The mechanism is simple, each project independently derives a hash from stable inputs: 该机制很简单,每个项目根据稳定的输入独立导出一个哈希值:
- A unique
project_id(唯一的项目 ID) - The fully qualified package name (完整的包名)
- The semver package version (语义化版本号)
- The artifact digest (制品摘要)
The hash is then mapped onto a rollout window; my example code uses (14 days) * sqrt(h) so that the release curve is biased toward earlier adoption while still leaving a long tail for detection. This results in globally distributed and effectively random adoption without any registry coordination.
然后将该哈希值映射到发布窗口中;我的示例代码使用了 (14 days) * sqrt(h),这样发布曲线会偏向于早期采用,同时仍留有较长的尾部以便进行检测。这实现了全球分布且有效的随机采用,无需任何注册中心的协调。
As a worked example, suppose two applications both depend on axios@1.14.1. One installs it after 4 hours, another after 5 days, and everyone has it after 14 days. The malicious release spreads through a random global subset first instead of following the sun.
举个例子,假设两个应用程序都依赖 axios@1.14.1。一个在 4 小时后安装,另一个在 5 天后安装,所有人都在 14 天后完成安装。恶意版本会先在随机的全球子集中传播,而不是遵循“随太阳升起”的地理顺序。
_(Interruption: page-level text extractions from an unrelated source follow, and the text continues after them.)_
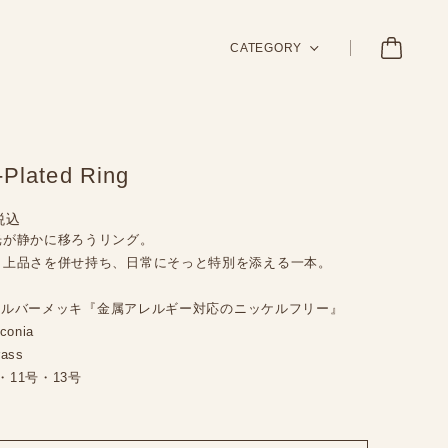
CATEGORY
-Plated Ring
税込
光が静かに移ろうリング。
と上品さを併せ持ち、日常にそっと特別を添える一本。
d・シルバーメッキ『金属アレルギー対応のニッケルフリー』
conia
rass
号・11号・13号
The tradeoff is slower convergence on newly published versions, especially for low-download packages. But cooldowns have the same tradeoff; phased rollouts just distribute it more fairly. It’s also important to note that this proposal deliberately changes when projects adopt artifacts, not which artifacts they resolve. Existing lockfile and reproducibility guarantees remain once a version is selected. And security fixes still warrant different rollout policies. 这种权衡带来的代价是新发布版本的收敛速度变慢,尤其是对于下载量较低的包。但冷却期也存在同样的权衡;分阶段发布只是让这种权衡更加公平。同样需要注意的是,该提案有意改变的是项目采用制品的时间,而不是它们解析的制品本身。一旦版本被选中,现有的锁文件(lockfile)和可重复性保证依然有效。此外,安全修复程序仍然可以采用不同的发布策略。
What comes next
未来展望
I thought of ways to overcomplicate this idea. Public attestation logs for canary reports? Cohort-aware tooling? Cross-ecosystem hash conventions? All cool, but I don’t want to takeaway from the heroic efforts spent on even better mitigations like: 我曾想过如何让这个想法变得过于复杂。比如金丝雀报告的公共证明日志?感知群体的工具?跨生态系统的哈希约定?这些都很棒,但我不想削弱那些在更好缓解措施上所做的英勇努力,例如:
- Capability sandboxing (能力沙箱)
- SBOMs (软件物料清单)
- Runtime monitoring (运行时监控)
- Reading diffs (阅读代码差异)
In summary, cooldowns reduce risk, but they don’t remove the fact that someone still has to go first. Other parts of the industry learned to use phased rollouts. Package ecosystems should learn the same lesson. 总之,冷却期降低了风险,但无法改变“总有人必须先安装”的事实。行业中的其他领域已经学会了使用分阶段发布,包生态系统也应该吸取同样的教训。